Year’s First Flight Features Space Walk, Observatory Release
CAPE CANAVERAL, Fla. (AP) _ American astronauts head into orbit this week for the first space walk in more than five years to test techniques for building the biggest Tinkertoy ever, the space station.
The five-day flight of Atlantis may be short for a shuttle mission, but it promises to be long on drama. In addition to the space walk, the crew will release the heaviest civilian spacecraft ever carried by a shuttle, an astronomical observatory weighing an astronomical 17 tons.
″I expect a chorus all through the flight of people saying, ’Look at that 3/8 Oh, my gosh 3/8‴ said astronaut Jay Apt.
Atlantis is scheduled to blast off at 9:18 a.m. EST Friday. The countdown begins Tuesday morning.

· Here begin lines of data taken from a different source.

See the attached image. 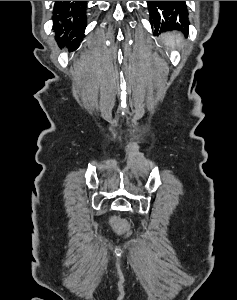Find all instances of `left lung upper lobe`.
I'll use <instances>...</instances> for the list:
<instances>
[{
  "label": "left lung upper lobe",
  "instance_id": "5c2ea615",
  "mask_svg": "<svg viewBox=\"0 0 237 300\" xmlns=\"http://www.w3.org/2000/svg\"><path fill=\"white\" fill-rule=\"evenodd\" d=\"M150 23L154 33L167 30H188V10L185 1H156L148 5Z\"/></svg>",
  "mask_w": 237,
  "mask_h": 300
}]
</instances>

The Gamma Ray Observatory will be hoisted from Atlantis’ cargo bay and set in a 279-mile-high orbit on the third day of the five-day flight. On the fourth day, Apt and Jerry Ross will spend six hours in the open bay testing tools and equipment for NASA’s planned space station Freedom.
Both men expect the excursion to be hard work but well worth the effort.
″The sense of no constraints and no bounds, the freedom that you have when you’re outside in the payload bay, is pretty overwhelming,″ Ross said. ″You have to force yourself to concentrate on the task at hand.″
It will be NASA’s 39th shuttle launch. The first one was 10 years ago this month.
Atlantis’ mission was supposed to be the second one this year. It assumed the No. 1 position when Discovery’s March military flight was delayed until late April because of cracked door hinges.
Atlantis also has hinge cracks. But they are much smaller than those on Discovery and pose no danger, officials said.
The five astronauts’ main job aboard Atlantis will be orbital delivery of the monstrous $600 million Gamma Ray Observatory, or GRO. Only military spy satellites have been heavier.
It is the second of NASA’s four so-called Great Observatories, a top-of- the-line series intended to probe every kind of electromagnetic wavelength in the heavens. The first is the Hubble Space Telescope.
″GRO’s one of a kind,″ said mission commander Steven Nagel. ″I’m excited about (the space walk), too. But GRO is unique and there won’t be another like it probably for a long time. We’re going to do a lot more space walks.″
The Gamma Ray Observatory will scrutinize pulsating and exploding stars for traces of gamma rays, the most energetic radiation known. It also will examine quasars, the most dynamic and distant objects in the universe, and what astronomers believe are black holes.
The entire sky will be canvassed during the the GRO mission, which will last at least two years. A complete gamma ray survey has never been done. And the observatory is expected to be 10 to 20 times more sensitive than previous gamma ray spacecraft, said NASA project scientist Donald Kniffen.
The observatory will be controlled from NASA’s Goddard Space Flight Center in Greenbelt, Md. Assisting in the work will be scientists from Max Planck Institute near Munich, Germany, which supplied GRO’s imaging telescope.
Unlike Hubble, which focuses mostly on visible light, the Gamma Ray Observatory has no mirrors. Hubble’s primary mirror was found to be flawed two months after the telescope was placed in orbit last April. Astronauts will go up to fix Hubble in 1993.
Nagel expects the tension in the cabin to ease once GRO is safely on its way. But he doubts he will relax until Apt and Ross are back inside Atlantis following their space walk.
It will be Ross’ third outing. He and Sherwood Spring performed NASA’s last space walk on Dec. 1, 1985.
It will be Apt’s first space walk, and he hopes not his last. His goal is to help build the $30 billion space station; the first assembly flight is scheduled for late 1995.
″Send me in, coach,″ Apt said with a grin.